EXERCISE: For each line in the data below that holds "кольцо", return a copy.

AVAILABLE DATA:

┌──

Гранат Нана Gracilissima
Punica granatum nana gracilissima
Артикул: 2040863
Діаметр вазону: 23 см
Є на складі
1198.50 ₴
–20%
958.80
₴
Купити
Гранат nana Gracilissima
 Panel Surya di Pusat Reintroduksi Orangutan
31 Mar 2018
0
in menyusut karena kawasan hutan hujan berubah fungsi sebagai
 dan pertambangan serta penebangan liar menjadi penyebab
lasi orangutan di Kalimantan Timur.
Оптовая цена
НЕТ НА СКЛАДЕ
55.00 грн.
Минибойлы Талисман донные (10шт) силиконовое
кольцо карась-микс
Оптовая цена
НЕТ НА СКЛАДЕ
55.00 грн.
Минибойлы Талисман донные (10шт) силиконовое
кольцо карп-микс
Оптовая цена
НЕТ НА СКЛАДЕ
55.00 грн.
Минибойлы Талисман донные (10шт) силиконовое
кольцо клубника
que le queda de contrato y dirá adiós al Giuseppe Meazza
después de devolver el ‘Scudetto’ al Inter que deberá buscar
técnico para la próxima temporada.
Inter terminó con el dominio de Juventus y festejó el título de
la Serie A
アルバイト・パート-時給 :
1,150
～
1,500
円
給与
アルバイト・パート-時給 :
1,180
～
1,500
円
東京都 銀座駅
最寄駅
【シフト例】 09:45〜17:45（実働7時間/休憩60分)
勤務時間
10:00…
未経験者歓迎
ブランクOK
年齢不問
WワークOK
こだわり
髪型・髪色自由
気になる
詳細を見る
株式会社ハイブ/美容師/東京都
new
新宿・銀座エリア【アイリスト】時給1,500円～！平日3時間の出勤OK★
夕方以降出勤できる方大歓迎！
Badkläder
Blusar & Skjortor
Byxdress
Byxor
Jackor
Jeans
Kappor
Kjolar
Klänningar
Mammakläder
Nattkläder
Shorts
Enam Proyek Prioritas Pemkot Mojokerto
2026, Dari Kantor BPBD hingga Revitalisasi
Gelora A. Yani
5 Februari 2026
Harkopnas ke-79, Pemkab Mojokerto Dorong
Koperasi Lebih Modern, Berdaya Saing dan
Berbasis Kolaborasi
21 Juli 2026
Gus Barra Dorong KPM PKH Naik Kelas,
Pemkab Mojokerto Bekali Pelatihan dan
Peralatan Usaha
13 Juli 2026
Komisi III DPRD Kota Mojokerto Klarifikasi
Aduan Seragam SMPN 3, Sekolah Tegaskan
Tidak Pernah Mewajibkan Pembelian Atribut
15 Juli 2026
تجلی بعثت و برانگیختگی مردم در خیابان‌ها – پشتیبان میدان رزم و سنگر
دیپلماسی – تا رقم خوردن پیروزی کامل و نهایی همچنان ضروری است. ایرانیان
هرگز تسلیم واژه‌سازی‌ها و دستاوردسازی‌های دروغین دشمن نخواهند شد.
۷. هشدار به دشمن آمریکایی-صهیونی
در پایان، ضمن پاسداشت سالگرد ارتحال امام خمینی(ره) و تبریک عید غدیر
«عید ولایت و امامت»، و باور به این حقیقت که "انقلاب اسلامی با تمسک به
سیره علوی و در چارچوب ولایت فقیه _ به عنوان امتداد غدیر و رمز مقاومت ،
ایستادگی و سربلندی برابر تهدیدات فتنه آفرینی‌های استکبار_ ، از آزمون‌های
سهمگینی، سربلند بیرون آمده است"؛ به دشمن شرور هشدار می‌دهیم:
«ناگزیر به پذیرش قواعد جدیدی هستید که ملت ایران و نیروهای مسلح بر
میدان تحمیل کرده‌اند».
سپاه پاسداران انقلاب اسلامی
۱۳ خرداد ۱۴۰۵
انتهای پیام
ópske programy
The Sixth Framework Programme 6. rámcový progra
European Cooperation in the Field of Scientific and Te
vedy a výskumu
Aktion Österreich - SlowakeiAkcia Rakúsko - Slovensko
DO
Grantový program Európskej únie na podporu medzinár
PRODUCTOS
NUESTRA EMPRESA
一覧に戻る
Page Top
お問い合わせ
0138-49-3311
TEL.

└──

RESPONSE:
кольцо карась-микс
кольцо карп-микс
кольцо клубника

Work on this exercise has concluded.